During your twenties, retirement may seem too distant for attention. Even so, the best time to begin planning for retirement is during your early years in the work force.
Why should you begin planning at this stage of the game?
- People are living longer, and you need savings to last up to 20 to 30 years or more.
- Early planning and savings increase your chance of achieving your retirement goals.
- Accidents or other unforeseen circumstances may interrupt your future earnings and savings.
- Investments need time to grow through compounding, which generates earnings on the reinvestment of interest or dividends.
There are four main tasks for retirement planning in your twenties:
- Evaluate your desired retirement living situation and goals: If you plan to travel the world when you retire, your needs will vary significantly from those who would like to retire to live a quiet life in the country. Your retirement plans aren’t set in stone; they evolve over the years as you mature, but having a direction is first and foremost.
- Determine your financial needs: Have an idea of how much money you need to retire comfortably based on your goals.

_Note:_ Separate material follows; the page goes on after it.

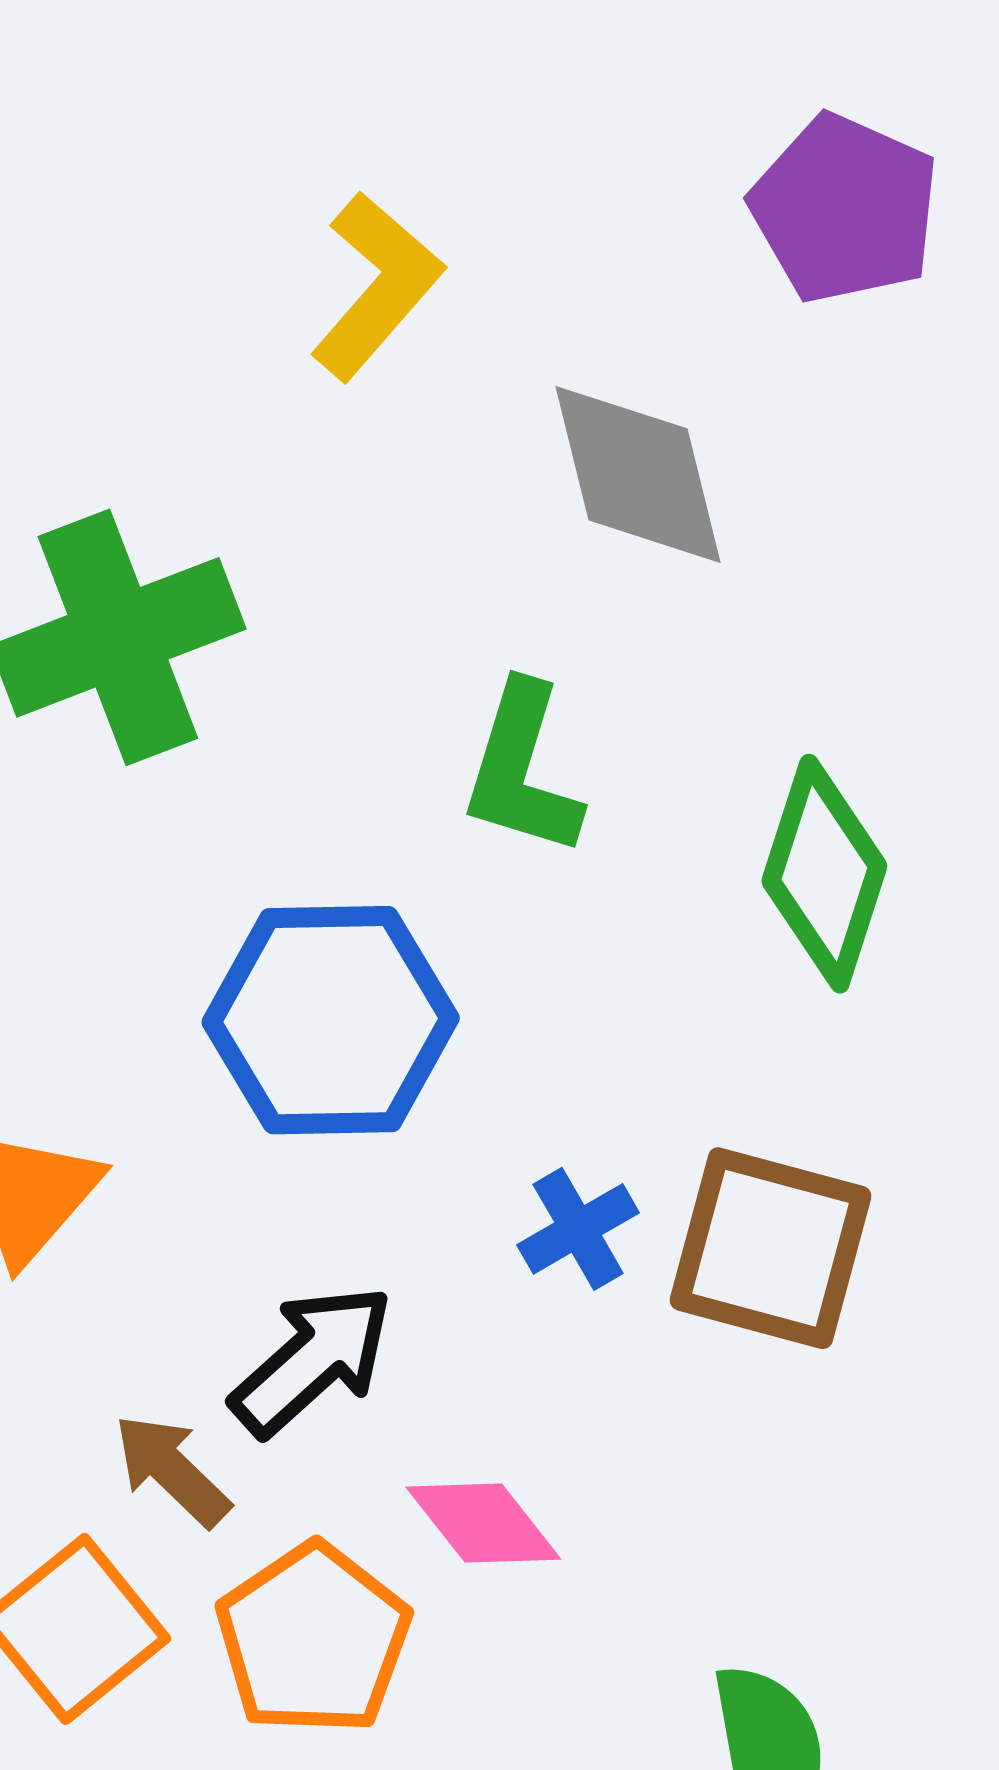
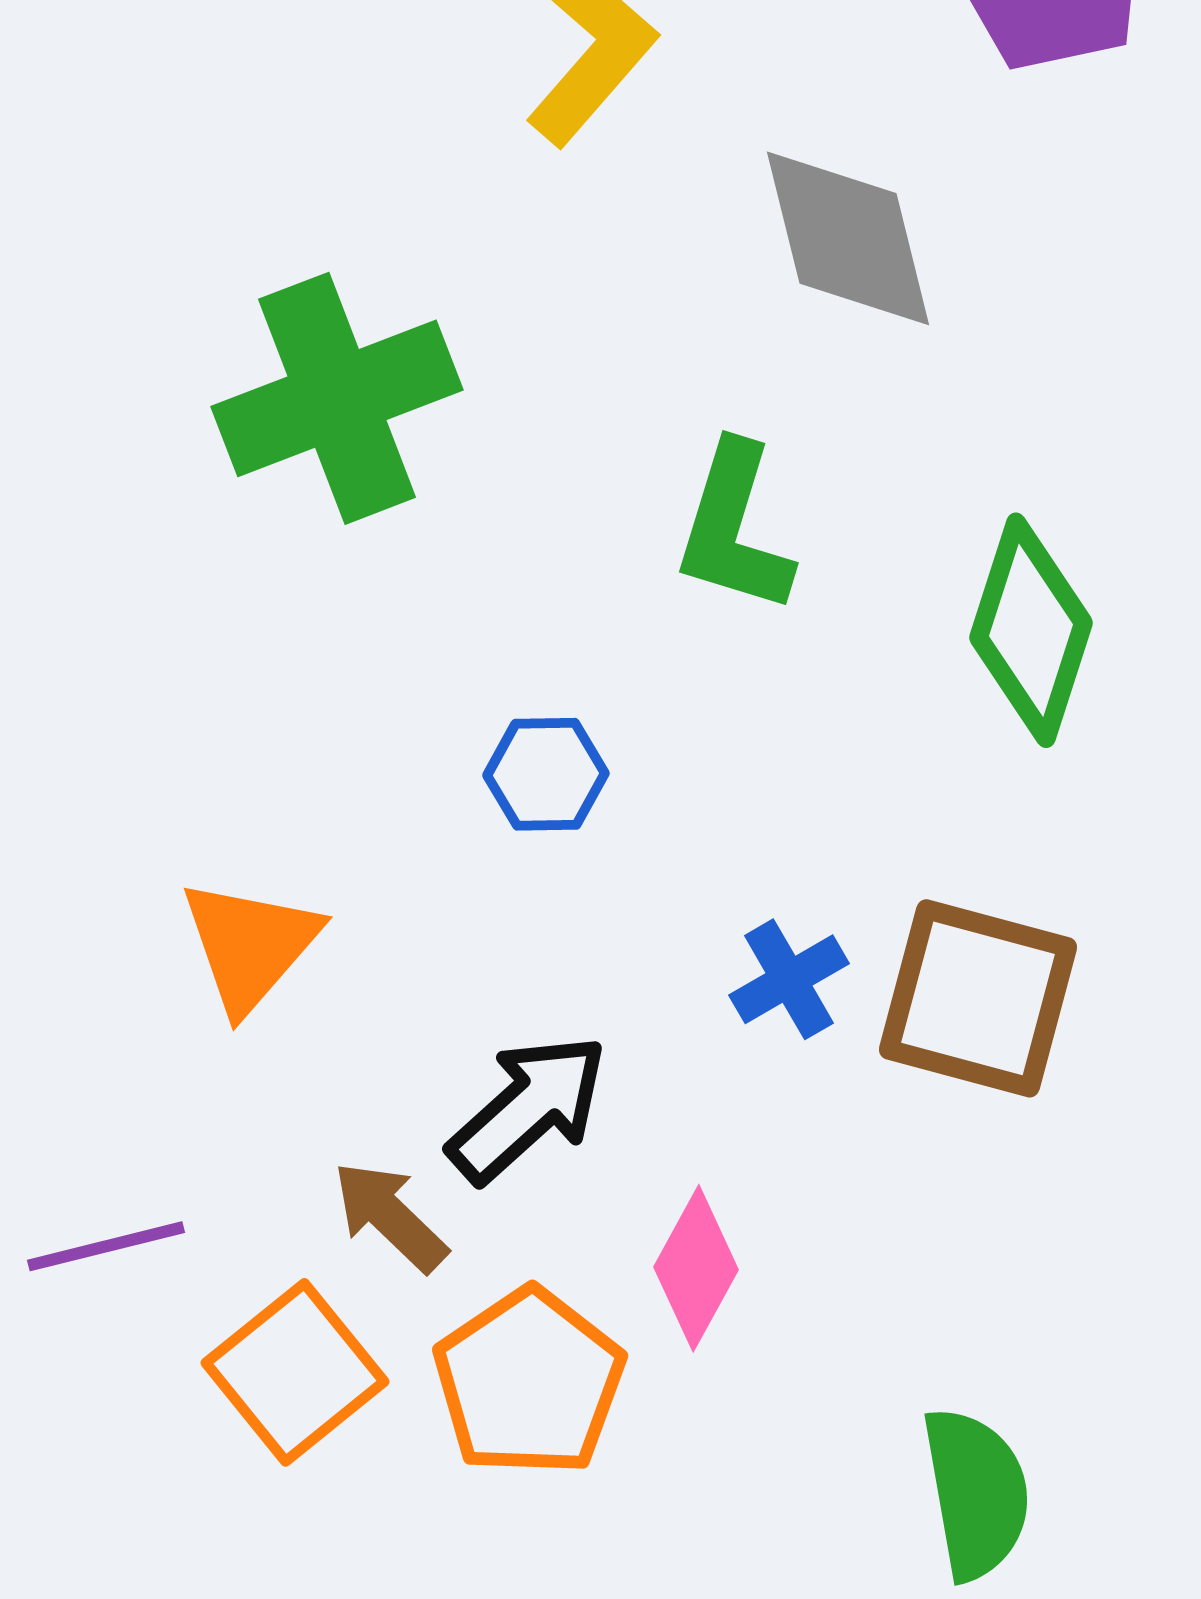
blue hexagon: (331, 1020) -> (546, 774), size x0.5
pink diamond: (483, 1523) -> (696, 1268), turned 67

- Create a plan to reach these goals. Gone are the days of hefty company pensions and large inheritances. Retirement planning is a surefire way to reach your goals.

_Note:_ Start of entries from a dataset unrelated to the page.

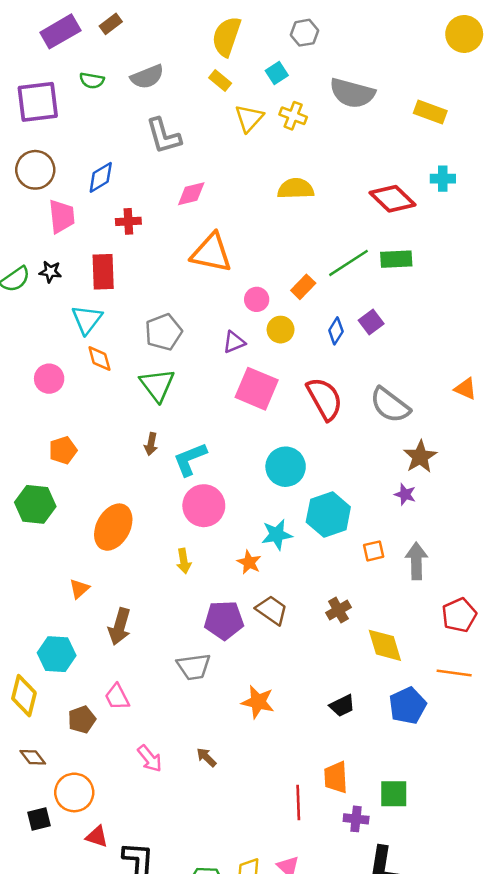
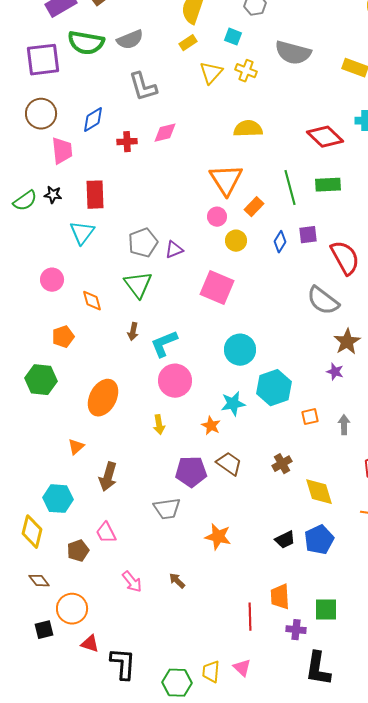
cyan square: (277, 73) -> (233, 37), turned -36
green semicircle: (92, 81) -> (86, 43), size x1.8
yellow rectangle: (220, 81) -> (188, 43), turned -72
red cross: (128, 221) -> (127, 142), moved
orange triangle: (211, 253) -> (226, 180), moved, turned 45
green line: (348, 263) -> (290, 188), turned -72
purple square: (371, 322) -> (308, 235), turned 30
purple triangle: (234, 342) -> (174, 250), moved
orange diamond: (99, 359) -> (92, 301), moved
red semicircle: (325, 399) -> (345, 258), moved
gray arrow: (416, 561) -> (344, 425), size x0.7
blue pentagon: (408, 706) -> (319, 540), moved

- Set a budget: Make it realistic and include retirement savings. If you have access to an employer sponsored 401K plan, put it to good use – not only does it defer taxes on savings, but employers often provide a percentage match to your investment.
Beginning to plan for retirement is just one step in establishing a comprehensive estate and retirement plan and builds a solid foundation that will serve you well in your later years. An estate planning attorney can assist you with many aspects of these plans, including drafting a will, disability planning, inheritance planning, incapacity planning and more.